Hypera has resisted its rival’s moves, even appealing to Brazil’s antitrust agency, CADE, to block EMS from gaining influence—indirectly or otherwise—on its board. The regulator requested further information and emphasized that EMS cannot exercise voting rights until a final decision is reached.
At supermarket chain Grupo Pão de Açúcar (GPA), French group Casino, businessman Ronaldo Iabrudi, and investor Nelson Tanure reached a deal on board composition shortly after a shareholder reshuffle. A source close to GPA said the agreement came after pressure from Mr. Tanure, who is reportedly aiming to merge GPA with DIA, a rival supermarket chain undergoing bankruptcy proceedings in which he invested last year. He is now GPA’s second-largest individual shareholder, ahead of Mr. Iabrudi, a former CEO. Other shareholders—including Rafael Ferri and the Coelho Diniz family—have also nominated board candidates.
In the midst of an out-of-court debt restructuring process at Casas Bahia, Michel Klein, a member of the company’s founding family, called a shareholders’ meeting in late March to replace board members and announce his own candidacy. He later withdrew the request, citing a “vote of confidence.”
At Eneva, where BTG Pactual is the main shareholder, André Esteves—founder of the investment bank—will take a seat on the board. Eneva is one of BTG’s energy investments. At B3, Antonio Quintella, chair of the exchange’s board, is stepping down after a decade. José Berenguer, CEO of XP, is rejoining the board.
Ms.
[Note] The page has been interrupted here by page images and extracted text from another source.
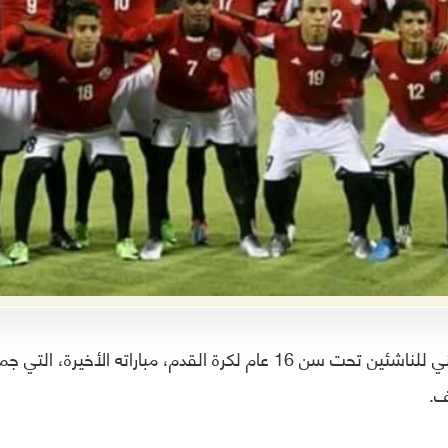
خسر منتخبنا الوطني للناشئين تحت سن 16 عام لكرة القدم، مباراته ال
ف.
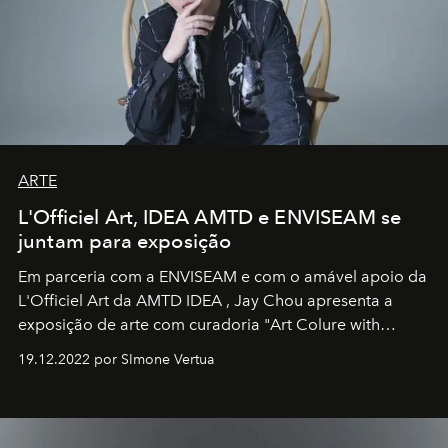
ARTE
L'Officiel Art, IDEA AMTD e ENVISEAM se
juntam para exposição
Em parceria com a
ENVISEAM
e com o amável apoio da
L'Officiel Art
da
AMTD IDEA
,
Jay Chou
apresenta a
exposição de arte com curadoria "Art Colure with
Artistes" no icônico
Marina Bay Sands
de Cingapura.
19.12.2022 por SImone Vertua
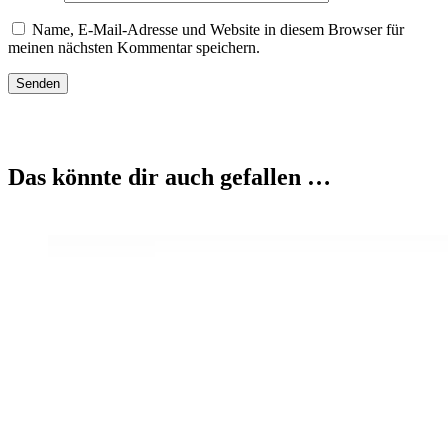
Name, E-Mail-Adresse und Website in diesem Browser für
meinen nächsten Kommentar speichern.
Das könnte dir auch gefallen …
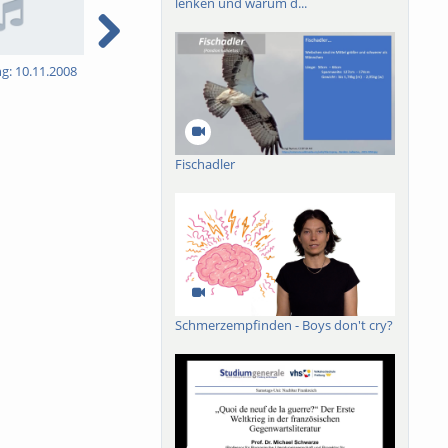
lenken und warum d...
ng: 10.11.2008
5. Vorlesung: 17.11.2008
6. Vorlesung: 24.11.2008
7
Fischadler
Schmerzempfinden - Boys don't cry?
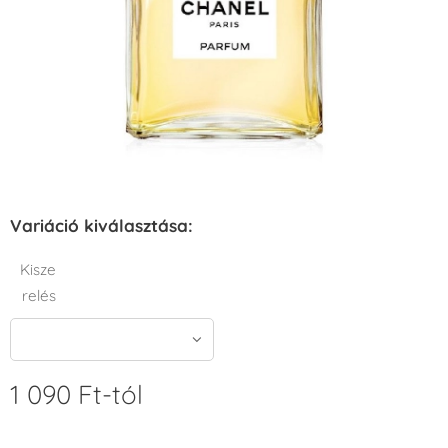
Variáció kiválasztása:
Kisze
relés
1 090
Ft
-tól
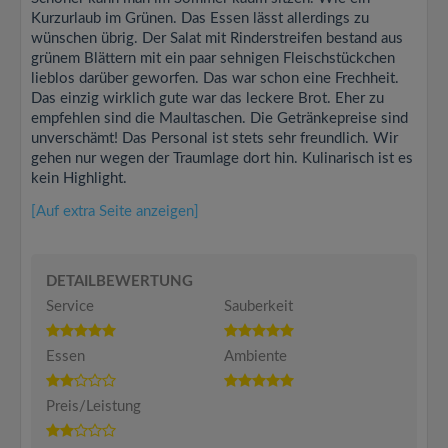
Kurzurlaub im Grünen. Das Essen lässt allerdings zu
wünschen übrig. Der Salat mit Rinderstreifen bestand aus
grünem Blättern mit ein paar sehnigen Fleischstückchen
lieblos darüber geworfen. Das war schon eine Frechheit.
Das einzig wirklich gute war das leckere Brot. Eher zu
empfehlen sind die Maultaschen. Die Getränkepreise sind
unverschämt! Das Personal ist stets sehr freundlich. Wir
gehen nur wegen der Traumlage dort hin. Kulinarisch ist es
kein Highlight.
[Auf extra Seite anzeigen]
DETAILBEWERTUNG
Service
Sauberkeit
Essen
Ambiente
Preis/Leistung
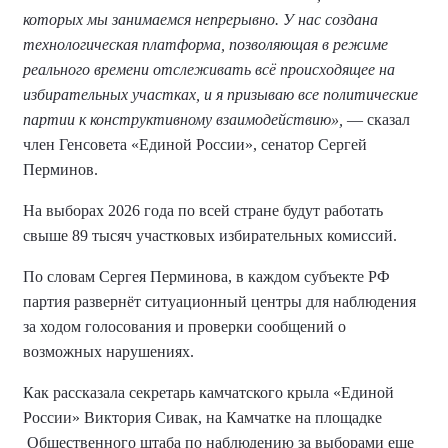
которых мы занимаемся непрерывно. У нас создана
технологическая платформа, позволяющая в режиме
реального времени отслеживать всё происходящее на
избирательных участках, и я призываю все политические
партии к конструктивному взаимодействию»,
— сказал
член Генсовета «Единой России», сенатор Сергей
Перминов.
На выборах 2026 года по всей стране будут работать
свыше 89 тысяч участковых избирательных комиссий.
По словам Сергея Перминова, в каждом субъекте РФ
партия развернёт ситуационный центры для наблюдения
за ходом голосования и проверки сообщений о
возможных нарушениях.
Как рассказала секретарь камчатского крыла «Единой
России» Виктория Сивак, на Камчатке на площадке
Общественного штаба по наблюдению за выборами еще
Monteiro from Ânima says board changes can stem from a variety of factors, including corporate strategy, governance, and shareholder interests. She notes that in companies with state involvement—direct or indirect—board changes often follow political transitions. “Given the board’s central role in setting strategy and appointing senior management, it’s natural to see turnover in these cases,” she said.
Ownership changes and new investors also tend to spark board shakeups. Other common reasons for board turnover include shareholder pressure, M&A activity, strategic restructuring, governance issues, or even management crises, the consultant adds.
Despite the large number of seats up for election, this does not necessarily imply significant turnover across all companies, as many incumbents are likely to be reappointed. However, certain cases stand out due to their broader context. Generally, more dramatic changes occur in financially distressed companies, those with active minority shareholders vying for influence, and companies receiving board nominations from government-affiliated institutions like the Brazilian Development Bank (BNDES) and Previ, the pension fund for Banco do Brasil employees.
“The controversy often revolves around high-profile nominations, such as former ministers. What’s rarely questioned are family-backed nominees with little to no qualifications who are appointed solely based on their relationships,” said corporate governance expert Renato Chaves. He added that board elections usually draw the most attention from the market, though greater scrutiny should be placed on executive compensation. “Unfortunately, excessive compensation at some companies is rarely discussed,” he said.
Luiz Martha, director of knowledge at the Brazilian Institute of Corporate Governance (IBGC), stressed that shareholder meetings are among the most important events for a public company and should not be treated as mere formalities. “It should be a moment of engagement with shareholders,” he said. The board election, he added, is especially critical for shareholders, as their chosen representative becomes their voice inside the company.
When contacted, Eneva stated via its press office that board turnover is part of a process agreed upon by shareholders in 2024. “Eneva believes the new board composition will accelerate strategic decision-making, support healthy governance rotation, and reinforce shareholders’ commitment to expanding the company’s energy platform,” the statement read.
Eletrobras, B3, Casas Bahia, GPA, and Hypera declined to comment.